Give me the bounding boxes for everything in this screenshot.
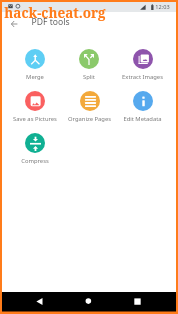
button[interactable]: Extract Images [114,49,170,83]
button[interactable]: Back [33,295,46,308]
staticText: Merge [26,73,44,81]
button[interactable]: Merge [7,49,63,83]
staticText: 12:03 [155,3,170,11]
staticText: Edit Metadata [123,115,162,123]
button[interactable]: Edit Metadata [114,91,170,125]
staticText: PDF tools [31,16,70,28]
button[interactable]: Home [82,295,95,308]
button[interactable]: Navigate up [4,14,24,34]
button[interactable]: Compress [7,133,63,167]
staticText: hack-cheat.org [4,4,106,22]
staticText: Save as Pictures [13,115,57,123]
staticText: Organize Pages [68,115,111,123]
button[interactable]: Recent apps [131,295,144,308]
button[interactable]: Organize Pages [61,91,117,125]
button[interactable]: PDF tools [31,11,111,32]
staticText: Split [83,73,95,81]
button[interactable]: Save as Pictures [7,91,63,125]
staticText: Compress [21,157,49,165]
staticText: Extract Images [122,73,163,81]
button[interactable]: Split [61,49,117,83]
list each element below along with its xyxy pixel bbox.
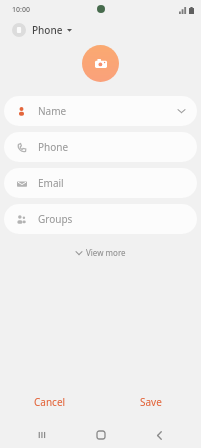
button[interactable]: Recent apps — [25, 422, 59, 448]
button[interactable]: Phone — [4, 132, 197, 162]
staticText: Name — [38, 104, 178, 118]
staticText: Phone — [32, 23, 63, 37]
staticText: Phone — [38, 140, 185, 154]
button[interactable]: Save — [126, 391, 176, 413]
button[interactable]: Home — [84, 422, 118, 448]
button[interactable]: Back — [142, 422, 176, 448]
staticText: Groups — [38, 212, 185, 226]
staticText: Email — [38, 176, 185, 190]
staticText: Cancel — [34, 395, 66, 409]
staticText: 10:00 — [12, 5, 30, 15]
button[interactable]: Groups — [4, 204, 197, 234]
staticText: Save — [140, 395, 162, 409]
button[interactable]: Email — [4, 168, 197, 198]
button[interactable]: Add photo — [82, 45, 119, 82]
button[interactable]: Phone — [9, 20, 75, 40]
staticText: View more — [86, 247, 126, 258]
button[interactable]: Name — [4, 96, 197, 126]
button[interactable]: Cancel — [20, 391, 80, 413]
button[interactable]: View more — [68, 243, 134, 262]
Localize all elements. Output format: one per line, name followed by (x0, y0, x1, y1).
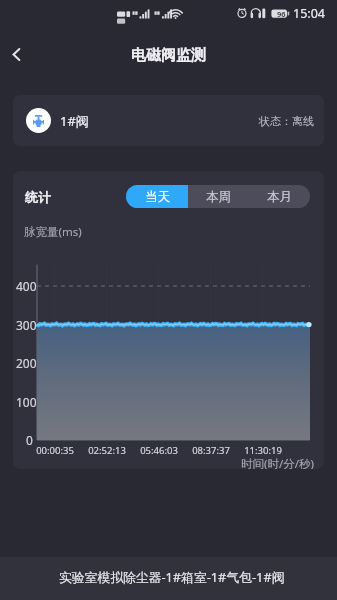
button[interactable]: Back (0, 32, 32, 76)
staticText: 200 (16, 355, 37, 371)
button[interactable]: 本月 (249, 185, 310, 208)
staticText: 实验室模拟除尘器-1#箱室-1#气包-1#阀 (59, 568, 285, 585)
button[interactable]: 1#阀 (13, 95, 324, 146)
staticText: 当天 (145, 189, 170, 205)
staticText: 15:04 (293, 5, 325, 22)
staticText: 1#阀 (60, 112, 89, 130)
staticText: 00:00:35 (36, 444, 74, 457)
staticText: 05:46:03 (140, 444, 178, 457)
staticText: 0 (26, 432, 33, 448)
staticText: 300 (16, 317, 37, 333)
staticText: 本月 (267, 189, 292, 205)
staticText: 400 (16, 278, 37, 294)
staticText: 本周 (206, 189, 231, 205)
staticText: 脉宽量(ms) (24, 224, 82, 240)
staticText: 电磁阀监测 (131, 46, 206, 65)
staticText: 统计 (25, 189, 51, 205)
staticText: 时间(时/分/秒) (241, 456, 314, 469)
button[interactable]: 当天 (126, 185, 188, 208)
staticText: 96 (277, 9, 286, 19)
button[interactable]: 本周 (188, 185, 249, 208)
staticText: 100 (16, 394, 37, 410)
staticText: 02:52:13 (88, 444, 126, 457)
staticText: 状态：离线 (259, 114, 314, 128)
staticText: 11:30:19 (244, 444, 282, 457)
staticText: 08:37:37 (192, 444, 230, 457)
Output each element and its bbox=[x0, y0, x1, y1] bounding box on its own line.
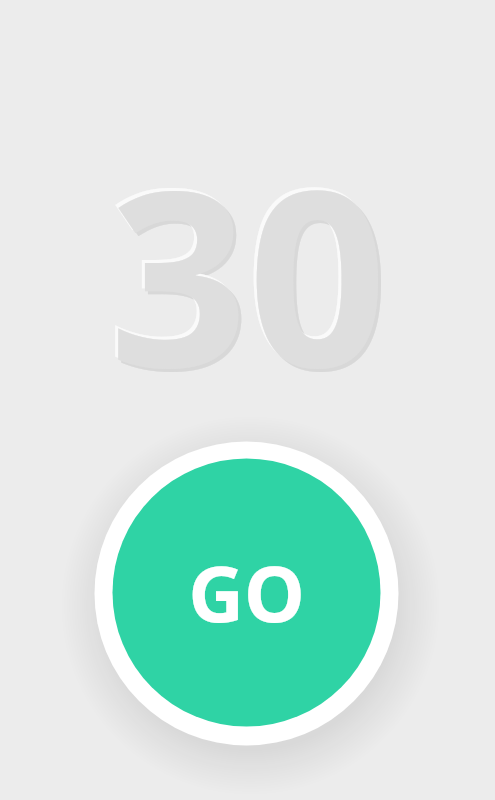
staticText: 30 bbox=[109, 107, 387, 438]
button[interactable]: GO bbox=[65, 406, 428, 769]
staticText: 30 bbox=[112, 110, 390, 441]
staticText: 30 bbox=[106, 104, 384, 435]
staticText: GO bbox=[188, 540, 305, 645]
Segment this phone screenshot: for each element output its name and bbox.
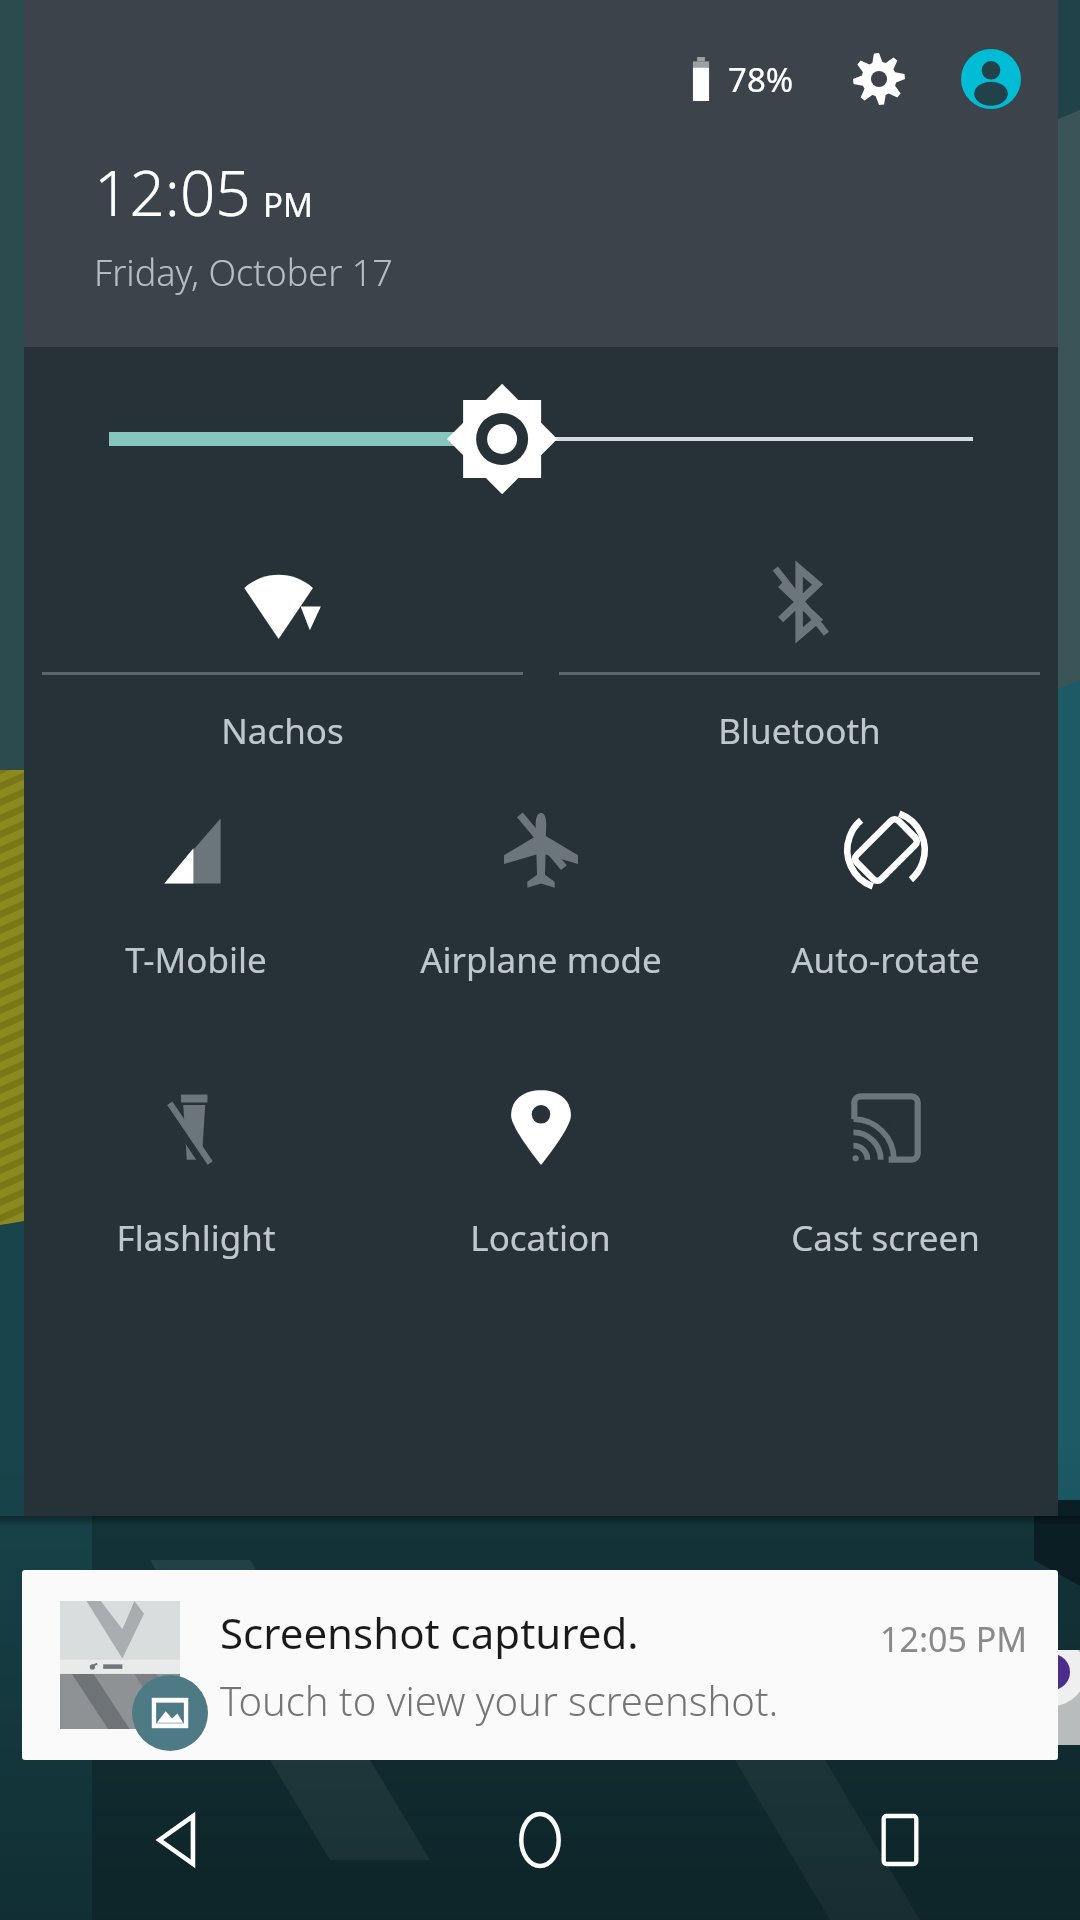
button[interactable]: Home — [360, 1760, 720, 1920]
button[interactable]: User profile — [960, 48, 1022, 110]
button[interactable]: Screenshot captured. — [22, 1570, 1058, 1760]
button[interactable]: Location — [368, 1070, 713, 1262]
button[interactable]: Airplane mode — [368, 792, 713, 984]
button[interactable]: T-Mobile — [24, 792, 368, 984]
staticText: 12:05 — [94, 150, 251, 234]
staticText: Bluetooth — [718, 707, 881, 755]
button[interactable]: Brightness — [24, 394, 1058, 484]
button[interactable]: Bluetooth — [541, 534, 1058, 755]
staticText: Touch to view your screenshot. — [220, 1673, 779, 1727]
button[interactable]: Auto-rotate — [713, 792, 1058, 984]
staticText: PM — [263, 182, 313, 227]
button[interactable]: Recent apps — [720, 1760, 1080, 1920]
button[interactable]: Flashlight — [24, 1070, 368, 1262]
staticText: Nachos — [221, 707, 344, 755]
staticText: Airplane mode — [420, 936, 662, 984]
staticText: Auto-rotate — [791, 936, 980, 984]
staticText: Location — [470, 1214, 611, 1262]
staticText: Flashlight — [116, 1214, 276, 1262]
button[interactable]: Nachos — [24, 534, 541, 755]
staticText: Cast screen — [791, 1214, 980, 1262]
staticText: T-Mobile — [125, 936, 267, 984]
button[interactable]: Cast screen — [713, 1070, 1058, 1262]
button[interactable]: Settings — [850, 50, 908, 108]
staticText: 12:05 PM — [880, 1616, 1028, 1662]
staticText: Friday, October 17 — [94, 248, 393, 297]
staticText: Screenshot captured. — [220, 1604, 639, 1661]
staticText: 78% — [728, 57, 794, 102]
button[interactable]: Back — [0, 1760, 360, 1920]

==========

- Task description:
If a line of the listing above contains "Recent", pick it out and copy it.

- Exercise answer:
button[interactable]: Recent apps [131,295,144,308]
button[interactable]: Recent apps — [25, 422, 59, 448]
button[interactable]: Recent apps — [720, 1760, 1080, 1920]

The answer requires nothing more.